A long weight

The Mad City Marathon is six months from today, and after a few weeks of sporadic running and regular cross-training, my official training program starts today. My left knee is still a little sore from the non-official-training-plan 8-mile run I did yesterday morning, but Mondays are cross-training days anyway.
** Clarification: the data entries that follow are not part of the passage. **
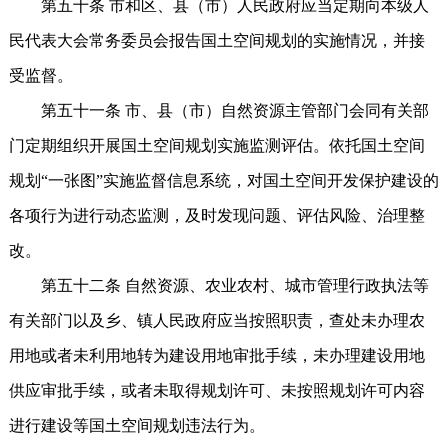
第五十条 市和区、县（市）人民政府应当定期向本级人
民代表大会常务委员会报告国土空间规划的实施情况，并接
受监督。
第五十一条 市、县（市）自然资源主管部门会同有关部
门定期组织开展国土空间规划实施监测评估。依托国土空间
规划“一张图”实施监督信息系统，对国土空间开发保护建设的
各项行为进行动态监测，及时发现问题、评估风险、治理整
改。
第五十二条 自然资源、农业农村、城市管理行政执法等
有关部门以及乡、镇人民政府应当按照职责，查处未办理农
用地或者未利用地转为建设用地审批手续，未办理建设用地
供应审批手续，或者未取得规划许可、未按照规划许可内容
进行建设等国土空间规划违法行为。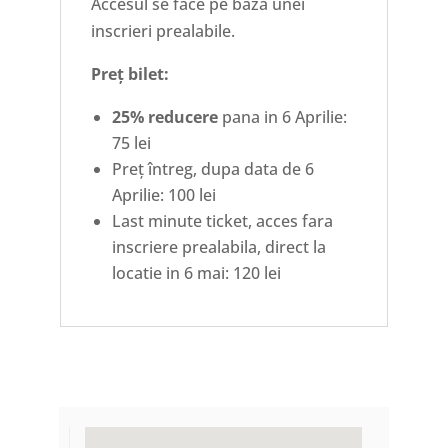
Accesul se face pe baza unei
inscrieri prealabile.
Preț bilet:
25% reducere
pana in
6 Aprilie:
75 lei
Preț întreg, dupa data de 6
Aprilie: 100 lei
Last minute ticket, acces fara
inscriere prealabila, direct la
locatie in 6 mai: 120 lei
The first order(s) of business are to build an aerobic base and drop weight. In the last month and a half, I've dropped from 182 to ~175, but according to Frank Horwill, I need to keep going to reach an ideal distance-running weight.
No man six feet tall and weighing 176lbs (79.8kg) will ever win the London Marathon, and it is unlikely that a woman five feet six inches in height and weighing 130lbs (58.9kg) will ever do so either. Why? To answer this we must consult Dr Stillman's height/weight ratio table. He fixes the non-active man's average weight for height with a simple formula. He allocates 110lbs (56.2kg) for the first five feet (1.524m) in height and 5 1/2lbs (2.296kg) for every inch (0.025m) thereafter. He is harsher with women, giving them 100lbs (45.3kg) for the first five feet and 5lbs (2.268kg) for every inch above this.

Having established the average, he then speculates on the ideal weight for athletic performance, as follows:
-Sprinters (100-400m): 2½ per cent lighter than average (6ft/176lbs - 2½% = 4lbs)
-Hurdlers (100-400m): 6 per cent lighter (or 9lbs)
-Middle-distance runners (800m - 10K): 12 per cent lighter (or 19lbs)
-Long-distance runners (10 miles onwards): 15 per cent lighter (or 25½lbs)
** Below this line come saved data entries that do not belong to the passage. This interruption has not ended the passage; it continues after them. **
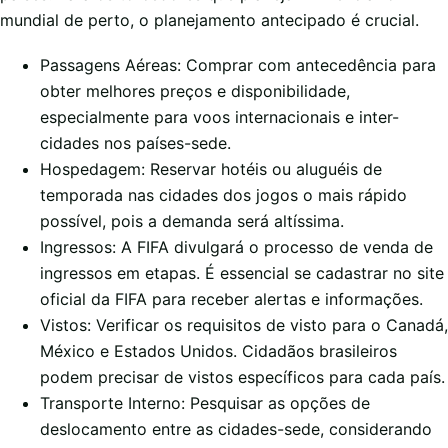
mundial de perto, o planejamento antecipado é crucial.
Passagens Aéreas: Comprar com antecedência para
obter melhores preços e disponibilidade,
especialmente para voos internacionais e inter-
cidades nos países-sede.
Hospedagem: Reservar hotéis ou aluguéis de
temporada nas cidades dos jogos o mais rápido
possível, pois a demanda será altíssima.
Ingressos: A FIFA divulgará o processo de venda de
ingressos em etapas. É essencial se cadastrar no site
oficial da FIFA para receber alertas e informações.
Vistos: Verificar os requisitos de visto para o Canadá,
México e Estados Unidos. Cidadãos brasileiros
podem precisar de vistos específicos para cada país.
Transporte Interno: Pesquisar as opções de
deslocamento entre as cidades-sede, considerando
At 6'2", I get to add 77 lbs to my 5' base, for a non-active average-person baseline weight of 187 lbs. Subtracting 15% to get to the long-distance ideal puts me at 158.95, which is 16 lbs less than what I weighed this morning. Cycling has made my quads and calves bigger than most runners', and I don't want to lose those, so I think 159 is unrealistically low. 165, though, is not only do-able, but not so low that it seems unreachable.

Some of that will come off by putting my shoes on the road regularly, but it's going to take diet discipline too. Don't buy me any donuts, rolls, or pastries, and give me a stern look if you see me drinking anything but green tea in a coffee shop cup. You should also look at me with a furrowed, disapproving brow if you see me eating cheese. Or gravy.